Work task ::
Would you please reproduce all the entries word for word, minus the pictures?

Source material ::
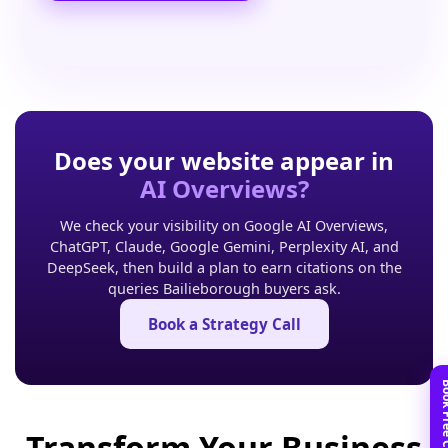
Does your website appear in
AI Overviews?
We check your visibility on Google AI Overviews,
ChatGPT, Claude, Google Gemini, Perplexity AI, and
DeepSeek, then build a plan to earn citations on the
queries Bailieborough buyers ask.
Book a Strategy Call
Transform Your Business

Solution to the exercise ::
Does your website appear in
AI Overviews?
We check your visibility on Google AI Overviews,
ChatGPT, Claude, Google Gemini, Perplexity AI, and
DeepSeek, then build a plan to earn citations on the
queries Bailieborough buyers ask.
Book a Strategy Call
Transform Your Business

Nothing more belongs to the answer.